Vitamin C Treatment For Septic Shock
Septic shock is one of the main causes of death in critically ill patients following infections. Septic shock causes refractory hypotension, where the treatment is often fluid resuscitation and catecholamine vasopressors. Exogenous norepinephrine given as treatment is processed by the copper-containing enzymes dopamine B-hydroxylase and peptidyglycine a-amidating monooxygenase. Both of these enzymes require ascobate, or vitamin C, as a cofactor. Due to this, patients in septic shock often present with hypovitaminosis C. To date studies have shown that treatment with high-dose ascorbate decreases pro-inflammatory biomarkers and improves haemodynamic markers.

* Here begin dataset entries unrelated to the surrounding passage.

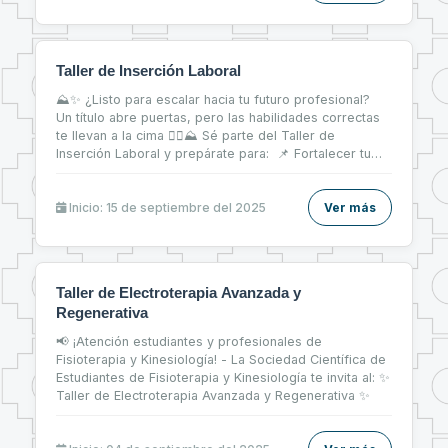
Taller de Inserción Laboral
⛰✨ ¿Listo para escalar hacia tu futuro profesional?
Un título abre puertas, pero las habilidades correctas
te llevan a la cima 🧗‍♀⛰ Sé parte del Taller de
Inserción Laboral y prepárate para: 📌 Fortalecer tu
CV 📝 📌 Brillar en entrevistas de trabajo 💬 📌 Dar tus
primeros pasos firmes en el mercado laboral 💼
Inicio: 15 de septiembre del 2025
Ver más
Taller de Electroterapia Avanzada y
Regenerativa
📢 ¡Atención estudiantes y profesionales de
Fisioterapia y Kinesiología! - La Sociedad Científica de
Estudiantes de Fisioterapia y Kinesiología te invita al: ✨
Taller de Electroterapia Avanzada y Regenerativa ✨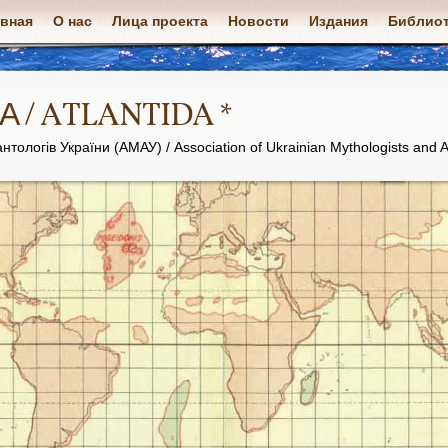
авная
О нас
Лица проекта
Новости
Издания
Библиот
А / ATLANTIDA *
нтологів України (АМАУ) / Association of Ukrainian Mythologists and A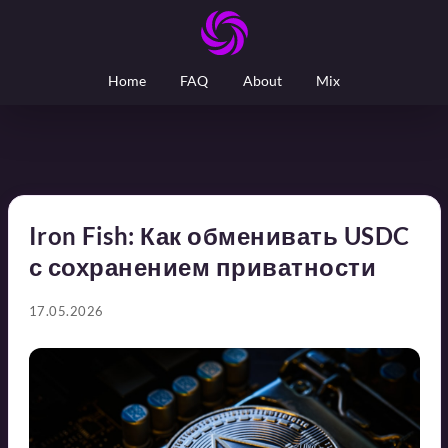
Home
FAQ
About
Mix
Iron Fish: Как обменивать USDC
с сохранением приватности
17.05.2026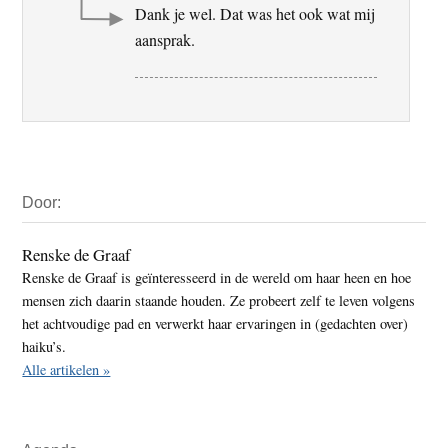
Dank je wel. Dat was het ook wat mij
aansprak.
Primaire
Door:
Sidebar
Renske de Graaf
Renske de Graaf is geïnteresseerd in de wereld om haar heen en hoe
mensen zich daarin staande houden. Ze probeert zelf te leven volgens
het achtvoudige pad en verwerkt haar ervaringen in (gedachten over)
haiku’s.
Alle artikelen »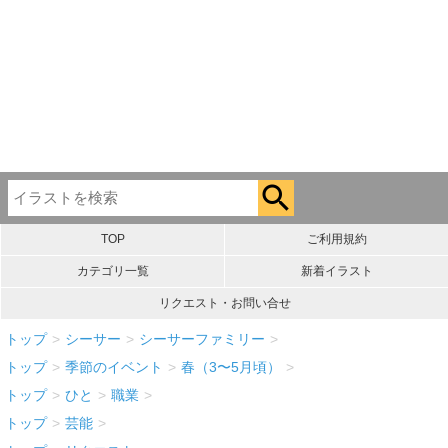
TOP
ご利用規約
カテゴリ一覧
新着イラスト
リクエスト・お問い合せ
トップ
>
シーサー
>
シーサーファミリー
>
トップ
>
季節のイベント
>
春（3〜5月頃）
>
トップ
>
ひと
>
職業
>
トップ
>
芸能
>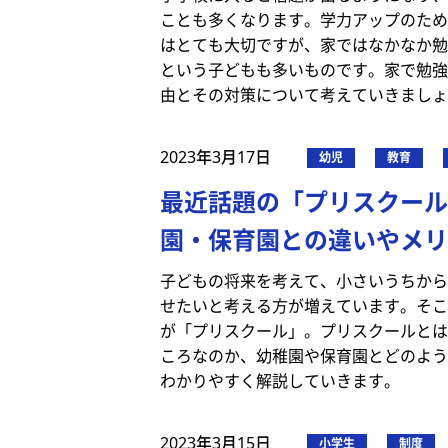
ことも多くなります。学力アップのため
はとても大切ですが、家ではなかなか勉
という子どもも多いものです。家で勉強
由とその対策について考えていきましょ
2023年3月17日
幼児
教育
最近話題の「プリスクール
園・保育園との違いやメリ
子どもの将来を考えて、小さいうちから
せたいと考える方が増えています。そこ
が「プリスクール」。プリスクールとは
ころなのか、幼稚園や保育園とどのよう
わかりやすく解説していきます。
2023年3月15日
小学生
制度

In healthy individuals, levels of ascorbate are usually around 50-70 umol/l. Levels <23 umol/l are considered to be deficient or hypovitaminosis C, where as <11 umol/l would be considered severely deficient. Past research has shown that ascorbate levels are severely deficient in critically ill patients, as in the case with sepsis. A recent study examined the effects of intravenous ascorbate in patients suffering from severe sepsis. Intravenous infusions of ascorbate of 0, 50, or 200 mg/kg/24hr were administered. The results showed rapid reductions in pro-inflammatory biomarkers C-reactive protein and procalcitonin. Furthermore, no adverse effects were found in this trial. These findings are important as these treatments of intravenous ascorbate could eliminate or minimize the need for exogenously administered vasopressors.